**HOW TO COMPLETE THIS TASK:** Within this material, state how many lines include the string "integrations". Reply with the number only.

**INFORMATION:**

::::

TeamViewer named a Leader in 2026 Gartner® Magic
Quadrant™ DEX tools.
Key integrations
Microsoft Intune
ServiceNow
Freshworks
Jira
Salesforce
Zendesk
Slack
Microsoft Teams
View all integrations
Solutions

::::

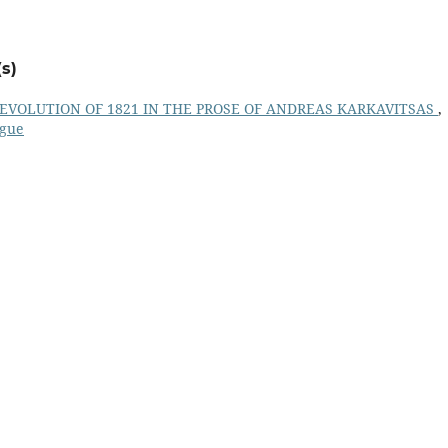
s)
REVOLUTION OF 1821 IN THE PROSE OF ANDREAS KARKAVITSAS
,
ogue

::::

**OUTPUT BELOW:** 2